Diane McGuinness · Early Reading Instruction

How the English alphabetic system needs to be taught

I ought to state from the outset that, imho, the academic writer most worth reading on this subject is the Emeritus Professor of Psychology at the University of South Florida, Diane McGuinness. Her Early Reading Instruction (2004), Language Development and Learning to Read (2005) and Why Children Can’t Read (1996) have all had an enormous influence on the way we teach reading and spelling. What’s more, she writes with a clarity that many other academics can only dream about.

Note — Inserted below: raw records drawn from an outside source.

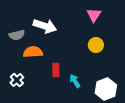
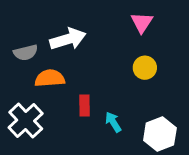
white arrow: (45, 26) -> (68, 39), turned -35
white cross: (17, 80) -> (26, 120), size x1.6

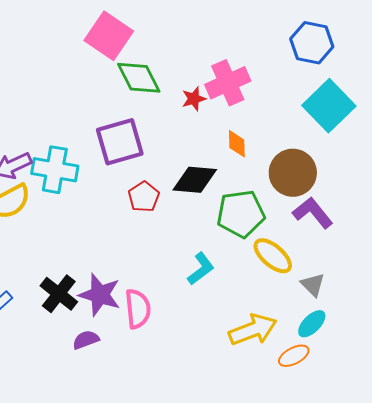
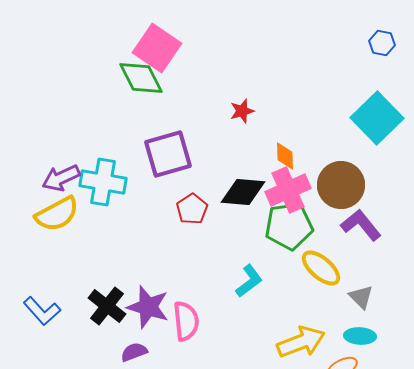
blue hexagon: (312, 43) -> (382, 43), moved, size x0.6
green diamond: (139, 78) -> (141, 78), moved
pink cross: (228, 83) -> (288, 190), moved
cyan ellipse: (312, 324) -> (360, 336), turned 48

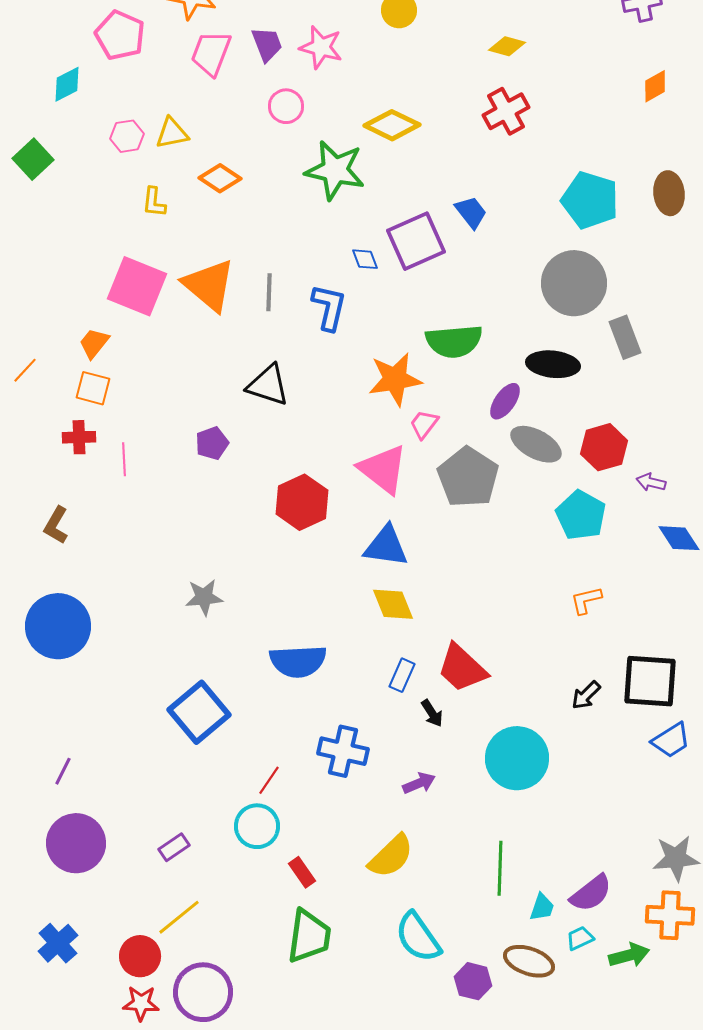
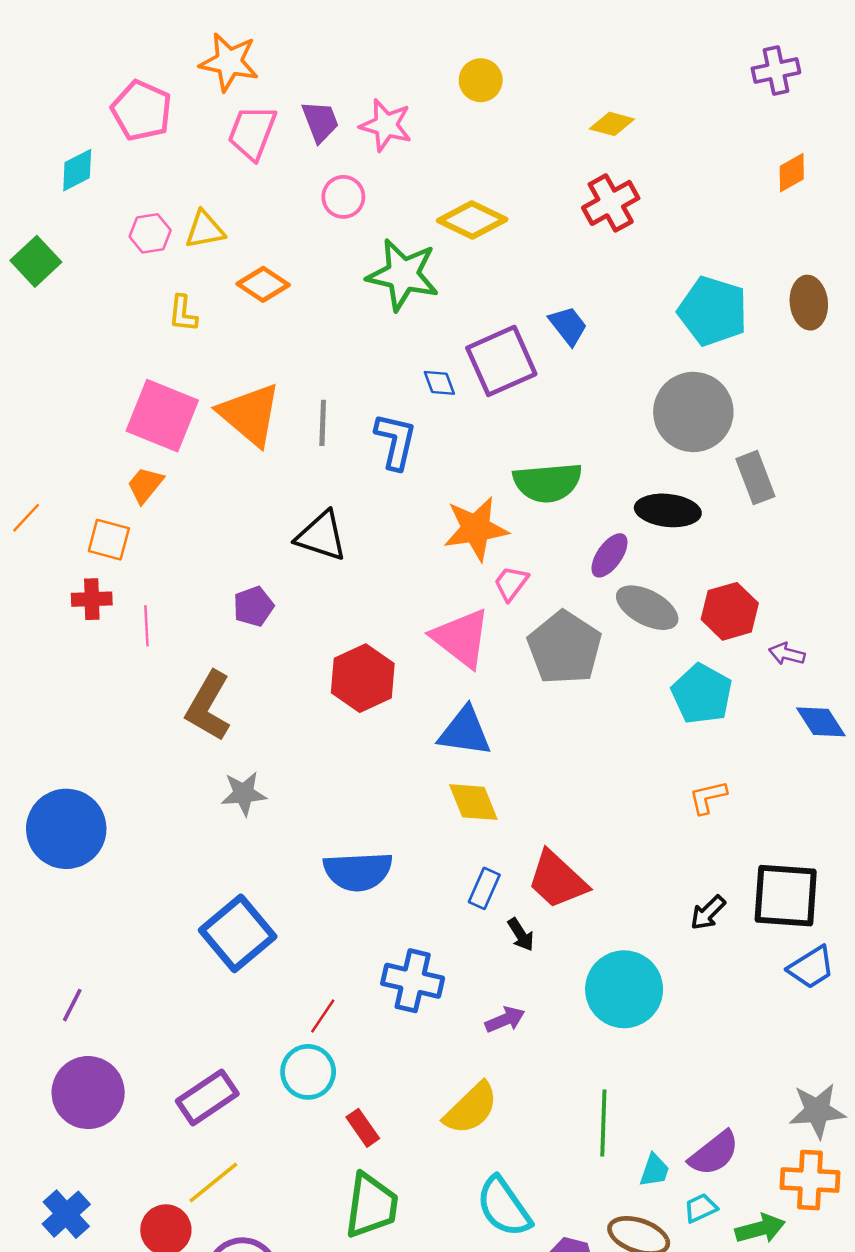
orange trapezoid: (94, 343) -> (145, 485), moved
brown L-shape: (56, 525) -> (208, 706), moved, size x1.5
purple rectangle: (174, 847) -> (207, 1097), size x1.6

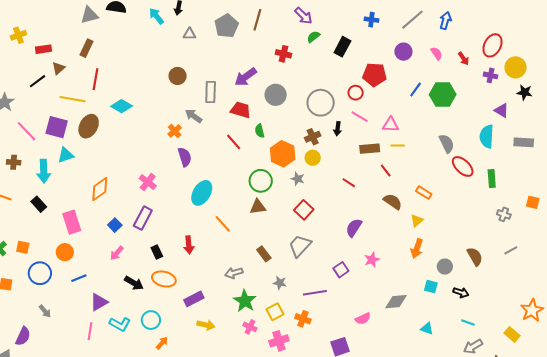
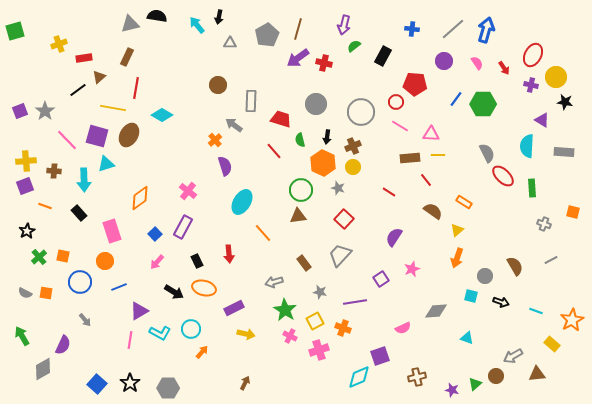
purple arrow: (303, 16) -> (344, 25), turned 60
blue arrow: (445, 21) -> (486, 30), size x1.4
purple arrow: (246, 77) -> (298, 58), moved
black arrow: (338, 129) -> (327, 137), moved
cyan line: (468, 322) -> (536, 311), moved

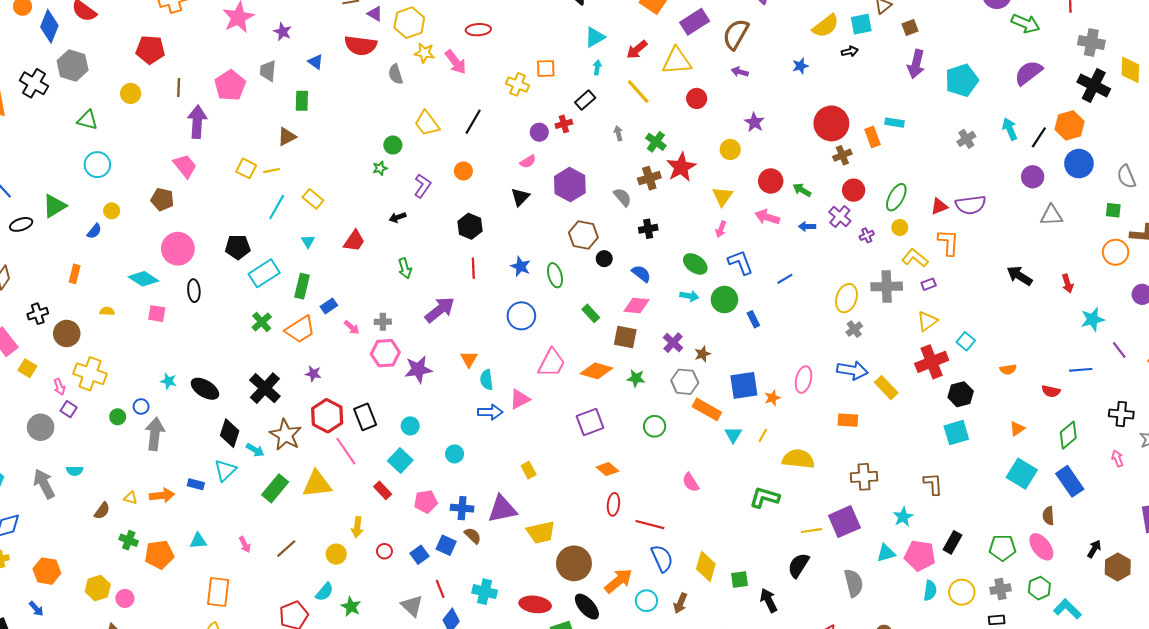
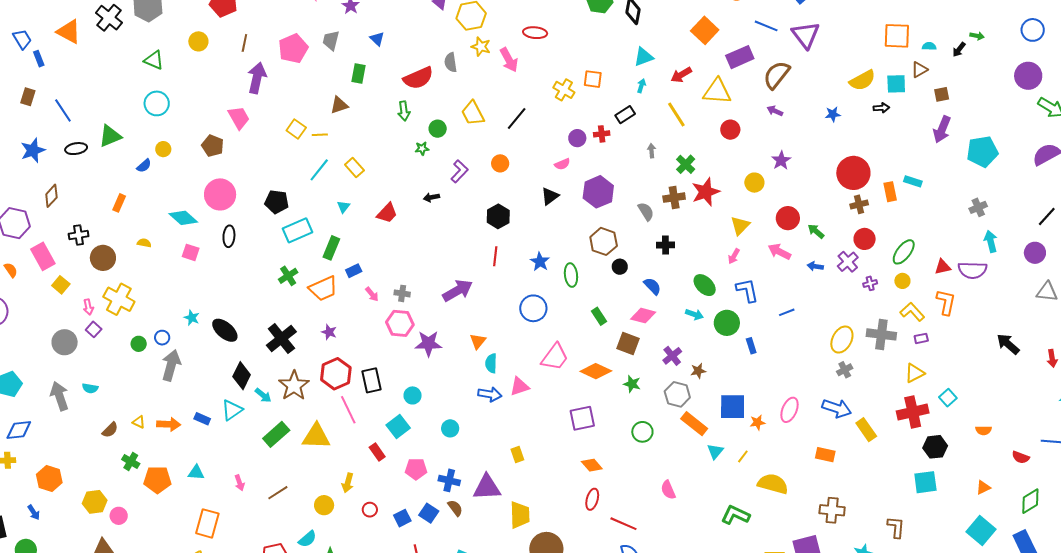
red semicircle: (361, 45) -> (418, 78), moved, turned -40
cyan arrow: (1010, 129) -> (991, 241), moved
green arrow: (405, 268) -> (404, 111), moved
yellow trapezoid: (541, 532) -> (520, 515), turned -88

In her chapter ‘On the nature of writing systems’ in the first of the aforementioned books, she makes several fundamental points, the first of which is that ‘[a] writing system is a code in which specific elements of a language are mapped systematically to graphics signs or symbols‘. In the case of English, the specific elements of the language to be encoded are the speech sounds: these, as McGuinness puts it, ‘are the basis for the code, and the letters are the code’.

Unlike, say, Italian or Spanish, the English orthographic code is complex – there are many ways of spelling most sounds in the language and most spellings represent a number of sounds. As a consequence, it shouldn’t be left to children to work out the code for themselves. If children (or illiterate adults for that matter) are to be taught to read and spell successfully, they need systematic instruction, properly taught by properly trained teachers. And, as I’ve argued before, the teaching should not be ‘time-limited’.

If the Diane McGuinness prototype for the teaching of reading and spelling were to be adopted throughout the English-speaking world, illiteracy would be an unfortunate historical aberration.

2 thoughts on “How the English alphabetic system needs to be taught

  1. I love this bit John, it is so true:

    ". . . she writes with a clarity that many other academics can only dream about."

    What a shame the British Government missed the opportunity to employ an informed advisor rather than all these others who really have no idea whatsoever !

    Dizzy

  2. I couldn't agree more. In fact, I used to think that the late Jeanne Chall wrote better than anyone until I read Diane McGuinness' books.